A compaixão era mesmo melhor que a raiva? No momento, ele a considerava grosseira e insensível, mas ainda a via como uma pessoa normal, ainda que levemente excêntrica. Com os devidos rótulos, poderia ser mais compreensivo, porém deixaria de vê-la como a econometrista desajeitada que adorava seus beijos. Aos olhos de Christian, seria apenas
uma garota que sofria de autismo. Seria... menos.

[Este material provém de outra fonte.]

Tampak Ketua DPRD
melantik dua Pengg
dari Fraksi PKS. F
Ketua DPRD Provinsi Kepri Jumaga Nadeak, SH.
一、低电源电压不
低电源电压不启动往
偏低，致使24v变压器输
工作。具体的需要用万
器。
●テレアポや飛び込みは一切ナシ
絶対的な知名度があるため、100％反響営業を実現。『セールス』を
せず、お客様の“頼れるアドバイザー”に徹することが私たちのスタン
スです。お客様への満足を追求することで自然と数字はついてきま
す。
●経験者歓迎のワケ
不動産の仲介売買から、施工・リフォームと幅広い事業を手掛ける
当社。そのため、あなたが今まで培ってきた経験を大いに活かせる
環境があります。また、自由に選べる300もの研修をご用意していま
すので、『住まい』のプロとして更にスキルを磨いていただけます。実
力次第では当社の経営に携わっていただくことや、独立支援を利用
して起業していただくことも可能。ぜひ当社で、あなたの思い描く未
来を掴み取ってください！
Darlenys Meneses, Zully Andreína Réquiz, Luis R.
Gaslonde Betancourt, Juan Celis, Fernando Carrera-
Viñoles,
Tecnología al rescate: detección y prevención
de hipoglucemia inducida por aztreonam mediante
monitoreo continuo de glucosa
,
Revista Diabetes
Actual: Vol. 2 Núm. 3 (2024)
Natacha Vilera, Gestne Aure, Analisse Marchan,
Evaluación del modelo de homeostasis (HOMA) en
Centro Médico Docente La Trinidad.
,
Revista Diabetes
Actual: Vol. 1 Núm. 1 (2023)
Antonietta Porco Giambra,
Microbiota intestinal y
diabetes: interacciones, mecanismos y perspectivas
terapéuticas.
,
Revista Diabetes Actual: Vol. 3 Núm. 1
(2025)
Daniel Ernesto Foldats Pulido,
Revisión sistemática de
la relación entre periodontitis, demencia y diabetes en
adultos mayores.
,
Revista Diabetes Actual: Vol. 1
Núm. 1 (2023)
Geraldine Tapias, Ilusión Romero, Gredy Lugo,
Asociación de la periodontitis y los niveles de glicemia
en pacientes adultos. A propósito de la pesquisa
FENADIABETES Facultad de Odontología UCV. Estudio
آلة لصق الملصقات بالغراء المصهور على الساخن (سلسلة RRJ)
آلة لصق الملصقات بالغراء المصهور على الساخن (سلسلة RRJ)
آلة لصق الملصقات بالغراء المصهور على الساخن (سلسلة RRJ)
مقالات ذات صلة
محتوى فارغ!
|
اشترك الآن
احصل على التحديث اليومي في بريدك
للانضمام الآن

Não lhe importava o que as outras pessoas pensavam.

Já da aceitação de Christian, no entanto, sentia uma necessidade desesperadora.

Ela tinha uma síndrome, mas a síndrome não era aquilo que a definia. Ela era Ana. Um indivíduo único.

Não havia como remediar a situação. Não havia como continuar com ele.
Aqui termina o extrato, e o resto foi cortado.